To conduct the survey, Gallup polled approximately 1,000 adults ages 18 to 35, asking about the advanced learning skills they developed during their last year of school. The skills in question are also widely referred to as 21st century skills because of their necessity in the modern American workplace.
But what exactly are 21st century skills? Without further analysis, the term can seem fairly vague. In general, they are the skills that individuals need to keep up with workplace demands in the globalized society of the 21st century. While digital literacy has a large role to play, there are other factors to take into consideration. Gallup tested for knowledge construction, collaboration, communication, real-world problem solving, global awareness and technology used in learning.

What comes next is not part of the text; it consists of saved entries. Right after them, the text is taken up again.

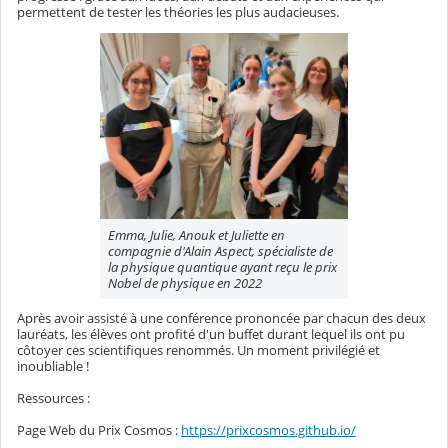
permettent de tester les théories les plus audacieuses.
Emma, Julie, Anouk et Juliette en
compagnie d'Alain Aspect, spécialiste de
la physique quantique ayant reçu le prix
Nobel de physique en 2022
Après avoir assisté à une conférence prononcée par chacun des deux
lauréats, les élèves ont profité d'un buffet durant lequel ils ont pu
côtoyer ces scientifiques renommés. Un moment privilégié et
inoubliable !
Ressources :
Page Web du Prix Cosmos :
https://prixcosmos.github.io/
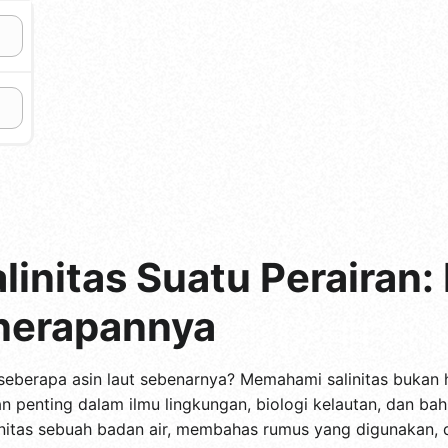
linitas Suatu Perairan
nerapannya
eberapa asin laut sebenarnya? Memahami salinitas bukan 
 penting dalam ilmu lingkungan, biologi kelautan, dan bahka
tas sebuah badan air, membahas rumus yang digunakan, dan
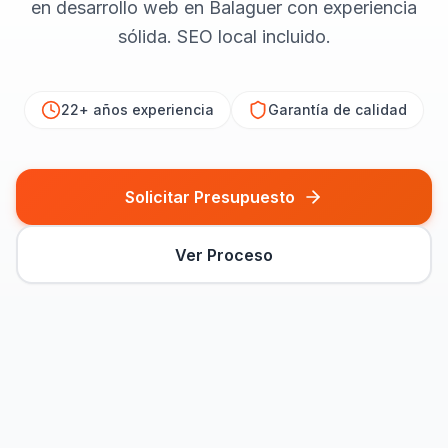
en desarrollo web en Balaguer con experiencia
sólida. SEO local incluido.
22+ años
experiencia
Garantía de calidad
Solicitar Presupuesto
Ver Proceso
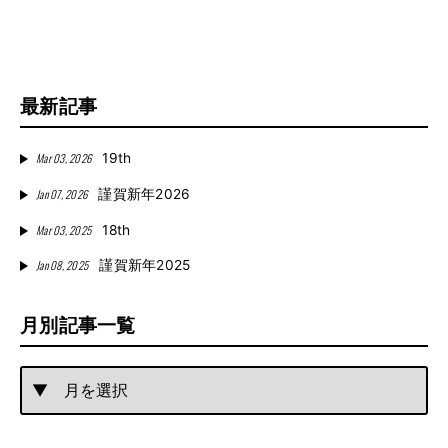
最新記事
Mar 03, 2026
19th
Jan 07, 2026
謹賀新年2026
Mar 03, 2025
18th
Jan 08, 2025
謹賀新年2025
月別記事一覧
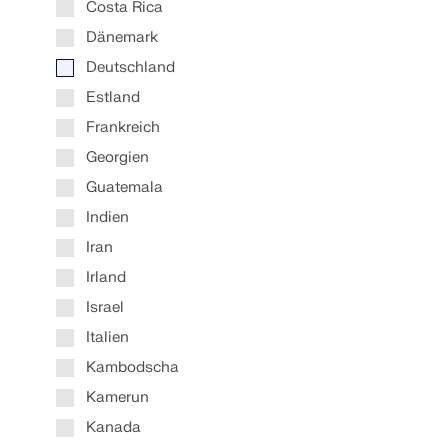
Costa Rica
Dänemark
Deutschland
MEHR ERFAHREN
Estland
Frankreich
Überholte Produkte
Georgien
Guatemala
Indien
Iran
Irland
Israel
Italien
Kambodscha
Kamerun
Kanada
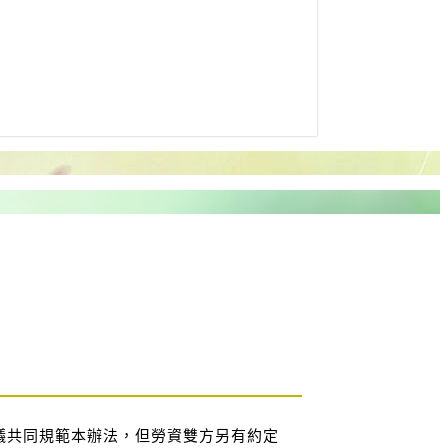
議共同規範本辦法，但勞資雙方另有約定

Many of these skills may seem like something students will just pick up on as they live their lives, but the survey results indicate that young adults who had a high degree of exposure to these skills in their last year of school were the ones who expressed the feeling that they are successful and valued at their current jobs.
When analyzing the survey results, Gallup measured the work quality of respondents in four ways: success in their current job, having a voice in decision-making at work, being a valued member of their workplace, and how they view their success relative to their peers around the country. The result? Real-world problem-solving skills were most strongly linked to having a higher self-reported work quality.
Perhaps even more telling is the split even within the category of young adults when it comes to learning to apply real-world skills. According to the survey, 37 percent of respondents ages 18 to 22 said they applied the knowledge they learned in the classroom to solve real-world problems during their last year of school, while only 28 percent of adults ages 23 to 25 said the same.
This difference could be the result of several factors, one of which is the shift in American education towards fostering 21st century skills by introducing technology and project-based learning into the classroom.
Will the trend continue? It seems likely. The Common Core State Standards will soon be fully implemented in 45 states and the District of Columbia, and they are specifically designed to prepare students for the careers of the 21st century.
In addition, organizations such as the Partnership for 21st Century Skills are leading the push toward giving students the academic tools and knowledge they will need to be successful in the real world.
As educators shift the focus away from textbooks and towards real-world applications, students will gain the skills they need to be positive and productive contributors to the American workplace.